# TASK DATA
------------------------------------

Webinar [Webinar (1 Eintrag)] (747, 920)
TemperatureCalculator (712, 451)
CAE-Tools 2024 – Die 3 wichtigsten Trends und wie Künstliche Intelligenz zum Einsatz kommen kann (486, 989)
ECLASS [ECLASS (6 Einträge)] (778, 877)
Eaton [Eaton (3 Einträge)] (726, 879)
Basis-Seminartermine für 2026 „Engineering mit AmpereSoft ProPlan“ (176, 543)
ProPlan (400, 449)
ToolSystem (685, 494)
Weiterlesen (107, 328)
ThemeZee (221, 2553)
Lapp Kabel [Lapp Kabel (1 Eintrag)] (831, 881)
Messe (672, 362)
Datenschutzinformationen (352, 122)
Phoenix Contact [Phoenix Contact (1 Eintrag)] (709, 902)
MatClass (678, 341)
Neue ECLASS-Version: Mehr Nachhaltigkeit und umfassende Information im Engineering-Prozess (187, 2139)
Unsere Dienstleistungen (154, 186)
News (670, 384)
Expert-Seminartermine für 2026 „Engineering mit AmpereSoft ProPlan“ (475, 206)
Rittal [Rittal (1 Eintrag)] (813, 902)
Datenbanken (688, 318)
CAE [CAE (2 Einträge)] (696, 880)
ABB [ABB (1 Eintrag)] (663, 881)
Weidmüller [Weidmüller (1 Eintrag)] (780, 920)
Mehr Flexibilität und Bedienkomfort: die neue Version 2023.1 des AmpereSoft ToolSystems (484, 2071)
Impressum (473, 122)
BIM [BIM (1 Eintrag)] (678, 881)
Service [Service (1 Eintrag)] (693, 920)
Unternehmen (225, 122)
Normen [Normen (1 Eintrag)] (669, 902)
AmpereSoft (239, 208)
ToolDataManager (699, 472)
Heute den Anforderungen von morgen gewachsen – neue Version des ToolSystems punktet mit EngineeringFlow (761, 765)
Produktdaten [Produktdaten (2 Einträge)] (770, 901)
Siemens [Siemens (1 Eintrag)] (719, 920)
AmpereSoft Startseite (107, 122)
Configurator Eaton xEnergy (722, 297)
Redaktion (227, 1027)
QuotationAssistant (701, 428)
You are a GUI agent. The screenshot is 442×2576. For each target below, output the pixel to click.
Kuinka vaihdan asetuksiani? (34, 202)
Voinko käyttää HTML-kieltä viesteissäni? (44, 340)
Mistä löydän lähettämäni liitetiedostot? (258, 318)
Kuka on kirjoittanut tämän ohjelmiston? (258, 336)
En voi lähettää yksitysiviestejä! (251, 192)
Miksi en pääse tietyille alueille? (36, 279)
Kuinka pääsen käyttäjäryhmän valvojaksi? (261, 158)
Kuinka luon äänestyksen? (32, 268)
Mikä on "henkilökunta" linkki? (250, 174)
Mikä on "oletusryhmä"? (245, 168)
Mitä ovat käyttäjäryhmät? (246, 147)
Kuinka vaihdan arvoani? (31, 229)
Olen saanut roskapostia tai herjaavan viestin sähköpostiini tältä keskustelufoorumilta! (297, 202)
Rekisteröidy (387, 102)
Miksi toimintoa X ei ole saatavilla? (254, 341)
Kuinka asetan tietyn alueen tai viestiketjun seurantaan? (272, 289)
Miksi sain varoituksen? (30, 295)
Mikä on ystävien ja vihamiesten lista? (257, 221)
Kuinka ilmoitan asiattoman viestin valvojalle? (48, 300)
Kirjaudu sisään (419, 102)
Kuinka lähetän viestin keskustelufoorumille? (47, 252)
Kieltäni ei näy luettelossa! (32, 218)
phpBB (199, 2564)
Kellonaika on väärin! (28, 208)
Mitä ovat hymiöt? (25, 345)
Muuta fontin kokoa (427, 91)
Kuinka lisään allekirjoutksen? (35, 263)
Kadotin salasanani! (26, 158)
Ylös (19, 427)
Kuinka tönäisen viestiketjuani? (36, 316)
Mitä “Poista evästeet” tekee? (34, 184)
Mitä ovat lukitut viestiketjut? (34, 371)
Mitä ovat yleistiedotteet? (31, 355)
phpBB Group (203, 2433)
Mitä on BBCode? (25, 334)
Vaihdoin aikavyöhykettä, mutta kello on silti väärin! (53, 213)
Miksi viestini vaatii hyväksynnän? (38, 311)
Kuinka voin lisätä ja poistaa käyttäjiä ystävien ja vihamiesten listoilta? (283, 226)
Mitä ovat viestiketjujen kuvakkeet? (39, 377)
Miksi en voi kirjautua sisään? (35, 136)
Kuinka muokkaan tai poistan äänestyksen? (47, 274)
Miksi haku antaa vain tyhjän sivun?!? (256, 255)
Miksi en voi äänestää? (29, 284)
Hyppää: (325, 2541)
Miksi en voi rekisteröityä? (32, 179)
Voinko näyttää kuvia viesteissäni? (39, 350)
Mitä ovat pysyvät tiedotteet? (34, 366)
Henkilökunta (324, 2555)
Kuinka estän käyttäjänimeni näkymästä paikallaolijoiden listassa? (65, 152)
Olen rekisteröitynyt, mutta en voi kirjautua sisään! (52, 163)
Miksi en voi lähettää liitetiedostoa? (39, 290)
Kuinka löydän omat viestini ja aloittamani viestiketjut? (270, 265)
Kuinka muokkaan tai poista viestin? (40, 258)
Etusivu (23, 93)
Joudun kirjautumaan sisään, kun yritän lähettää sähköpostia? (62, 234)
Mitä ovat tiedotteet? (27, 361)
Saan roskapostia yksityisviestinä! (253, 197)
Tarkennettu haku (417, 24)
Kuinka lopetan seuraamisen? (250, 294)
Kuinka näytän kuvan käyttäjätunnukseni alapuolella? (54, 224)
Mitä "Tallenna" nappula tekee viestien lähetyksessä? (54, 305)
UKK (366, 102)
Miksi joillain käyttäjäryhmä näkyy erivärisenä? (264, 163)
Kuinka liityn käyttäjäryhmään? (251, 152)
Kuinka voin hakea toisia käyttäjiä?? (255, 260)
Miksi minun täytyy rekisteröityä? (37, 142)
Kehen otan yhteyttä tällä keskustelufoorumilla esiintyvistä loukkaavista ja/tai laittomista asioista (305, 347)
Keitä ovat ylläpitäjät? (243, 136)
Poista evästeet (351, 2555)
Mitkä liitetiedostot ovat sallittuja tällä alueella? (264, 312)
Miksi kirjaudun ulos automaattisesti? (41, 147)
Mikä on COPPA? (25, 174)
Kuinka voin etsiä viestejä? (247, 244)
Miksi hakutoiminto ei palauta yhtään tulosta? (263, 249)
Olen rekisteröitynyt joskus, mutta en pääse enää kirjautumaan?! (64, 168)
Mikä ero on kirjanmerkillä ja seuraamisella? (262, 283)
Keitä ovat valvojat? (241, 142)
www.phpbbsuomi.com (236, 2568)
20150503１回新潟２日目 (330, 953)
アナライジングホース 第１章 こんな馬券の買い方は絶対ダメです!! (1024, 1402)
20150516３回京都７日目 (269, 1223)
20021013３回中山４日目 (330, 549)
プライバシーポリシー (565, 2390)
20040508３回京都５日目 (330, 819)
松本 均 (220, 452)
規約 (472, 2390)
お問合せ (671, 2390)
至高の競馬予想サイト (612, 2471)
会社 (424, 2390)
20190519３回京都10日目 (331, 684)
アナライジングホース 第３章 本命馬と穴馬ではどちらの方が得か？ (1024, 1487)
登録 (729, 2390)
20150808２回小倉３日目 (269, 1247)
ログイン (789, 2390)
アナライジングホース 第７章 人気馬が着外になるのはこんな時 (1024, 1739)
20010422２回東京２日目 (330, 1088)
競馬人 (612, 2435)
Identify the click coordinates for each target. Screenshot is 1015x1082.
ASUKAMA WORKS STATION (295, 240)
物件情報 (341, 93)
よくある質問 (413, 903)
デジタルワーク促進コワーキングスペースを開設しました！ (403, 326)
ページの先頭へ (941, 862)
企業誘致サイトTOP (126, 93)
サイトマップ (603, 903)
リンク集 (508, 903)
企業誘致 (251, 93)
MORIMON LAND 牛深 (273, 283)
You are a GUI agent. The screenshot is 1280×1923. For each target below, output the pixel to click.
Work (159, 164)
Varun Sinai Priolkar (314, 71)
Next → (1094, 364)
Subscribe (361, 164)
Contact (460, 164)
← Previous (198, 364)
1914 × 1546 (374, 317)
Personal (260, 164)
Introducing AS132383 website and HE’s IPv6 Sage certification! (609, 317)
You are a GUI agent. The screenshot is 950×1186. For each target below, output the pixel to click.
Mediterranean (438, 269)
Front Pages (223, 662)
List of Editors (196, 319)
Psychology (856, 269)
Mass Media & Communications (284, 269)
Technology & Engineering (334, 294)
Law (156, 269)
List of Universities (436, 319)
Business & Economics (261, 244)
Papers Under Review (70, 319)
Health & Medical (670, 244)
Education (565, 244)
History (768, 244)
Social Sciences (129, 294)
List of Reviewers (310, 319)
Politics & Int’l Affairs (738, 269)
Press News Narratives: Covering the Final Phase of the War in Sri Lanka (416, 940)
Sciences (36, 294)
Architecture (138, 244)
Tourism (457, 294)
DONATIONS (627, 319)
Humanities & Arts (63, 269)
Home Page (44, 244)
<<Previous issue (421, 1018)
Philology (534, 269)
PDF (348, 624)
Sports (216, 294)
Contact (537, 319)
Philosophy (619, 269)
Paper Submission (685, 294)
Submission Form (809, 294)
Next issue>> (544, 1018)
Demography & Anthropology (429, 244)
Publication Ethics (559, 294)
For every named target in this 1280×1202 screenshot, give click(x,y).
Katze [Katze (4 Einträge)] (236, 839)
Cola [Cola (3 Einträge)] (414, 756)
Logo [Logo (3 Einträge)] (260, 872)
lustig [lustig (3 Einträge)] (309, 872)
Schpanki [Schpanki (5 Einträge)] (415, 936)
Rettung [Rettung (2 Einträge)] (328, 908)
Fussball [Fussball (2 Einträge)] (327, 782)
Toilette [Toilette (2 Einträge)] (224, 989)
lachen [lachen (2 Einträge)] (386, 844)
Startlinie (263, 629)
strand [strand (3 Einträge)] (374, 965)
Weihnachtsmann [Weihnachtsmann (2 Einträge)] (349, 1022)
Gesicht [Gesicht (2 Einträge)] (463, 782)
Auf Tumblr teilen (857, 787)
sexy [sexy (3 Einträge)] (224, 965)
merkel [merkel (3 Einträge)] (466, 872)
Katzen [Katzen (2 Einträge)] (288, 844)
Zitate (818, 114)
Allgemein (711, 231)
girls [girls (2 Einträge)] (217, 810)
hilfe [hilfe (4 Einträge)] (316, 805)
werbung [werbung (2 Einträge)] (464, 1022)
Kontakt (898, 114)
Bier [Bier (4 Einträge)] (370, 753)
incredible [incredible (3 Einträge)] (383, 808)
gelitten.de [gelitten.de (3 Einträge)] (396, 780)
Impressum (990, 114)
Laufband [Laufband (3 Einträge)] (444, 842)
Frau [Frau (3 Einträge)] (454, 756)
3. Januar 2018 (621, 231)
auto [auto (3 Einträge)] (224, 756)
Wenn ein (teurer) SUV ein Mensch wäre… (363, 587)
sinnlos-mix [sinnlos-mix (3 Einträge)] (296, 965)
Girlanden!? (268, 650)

------------------------------------

# WORK INSTRUCTION
Take from the entries every line that has the string "Eintrag".

# OUTPUT
Webinar [Webinar (1 Eintrag)] (747, 920)
Lapp Kabel [Lapp Kabel (1 Eintrag)] (831, 881)
Phoenix Contact [Phoenix Contact (1 Eintrag)] (709, 902)
Rittal [Rittal (1 Eintrag)] (813, 902)
ABB [ABB (1 Eintrag)] (663, 881)
Weidmüller [Weidmüller (1 Eintrag)] (780, 920)
BIM [BIM (1 Eintrag)] (678, 881)
Service [Service (1 Eintrag)] (693, 920)
Normen [Normen (1 Eintrag)] (669, 902)
Siemens [Siemens (1 Eintrag)] (719, 920)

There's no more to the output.